Britain has the highest drug deaths in Europe

An official report by the European drugs agency has revealed that almost one in three drug overdose deaths in the continent are recorded in the UK.

The annual report published by the European Monitoring Centre for Drugs and Drug Addiction (EMCCDA) this week said that the number of deaths from drug overdoses registered in Europe rose by 6 percent to 8,441 in 2015 for the third consecutive year.

Linking the deaths to heroin and other opioids, the survey indicated that 31 percent of them were in the UK and Germany was in second place with 15 percent.

“Over 93 million Europeans have tried an illicit drug in their lives and overdose deaths continue to rise … I am especially concerned that young people are exposed to many new and dangerous drugs,” said Europe’s home affairs commissioner, Dimitris Avramopoulos.

The EMCCDA warned that drug-related deaths in Europe could be much higher due to "systematic under-reporting in some countries" and delays in reporting.

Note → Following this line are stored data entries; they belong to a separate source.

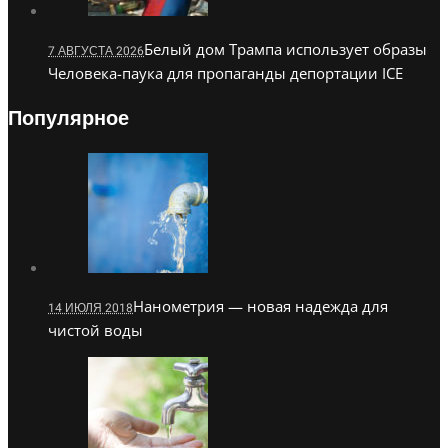
Белый дом Трампа использует образы
7 АВГУСТА 2026
Человека-паука для пропаганды депортации ICE
Популярное
Нанометрия — новая надежда для
14 ИЮЛЯ 2018
чистой воды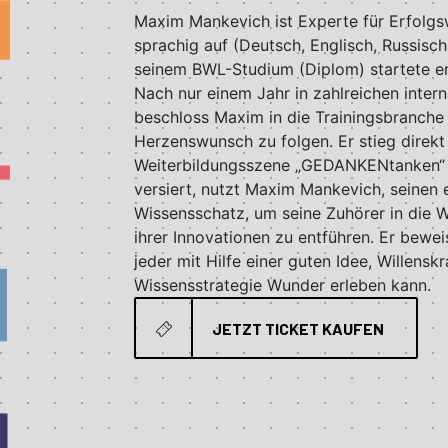
Maxim Mankevich ist Experte für Erfolgs
sprachig auf (Deutsch, Englisch, Russisc
seinem BWL-Studium (Diplom) startete er
Nach nur einem Jahr in zahlreichen intern
beschloss Maxim in die Trainingsbranche
Herzenswunsch zu folgen. Er stieg direk
Weiterbildungsszene „GEDANKENtanken“ e
versiert, nutzt Maxim Mankevich, seinen
Wissensschatz, um seine Zuhörer in die W
ihrer Innovationen zu entführen. Er bewei
jeder mit Hilfe einer guten Idee, Willensk
Wissensstrategie Wunder erleben kann.
JETZT TICKET KAUFEN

"However, the possibility of under-reporting cannot be dismissed, as Europeans experiencing problems with prescription medicines may access different services than those used by illicit drug users," the report said.

The agency noted that the results of the study put the number of drug deaths in Europe far lower than the US, where 52,000 people died of overdoses in 2015, 33,000 of whom due to opioids.

That number is higher than the rate of death for suicides in the US, 13.4 deaths per 100,000, or the rate of death from car accidents, 11.1 deaths per 100,000 residents.

"In both Europe and North America, the recent emergence of highly potent new synthetic opioids, mostly fentanyl derivatives, is causing considerable concern," it added.

Fentanyl is a synthetic pain killer, which is up to 100 times more powerful than morphine and has been used increasingly as a recreational drug.

The report also revealed that the average age of death from drug overdoses for men was 38 and 41 for women.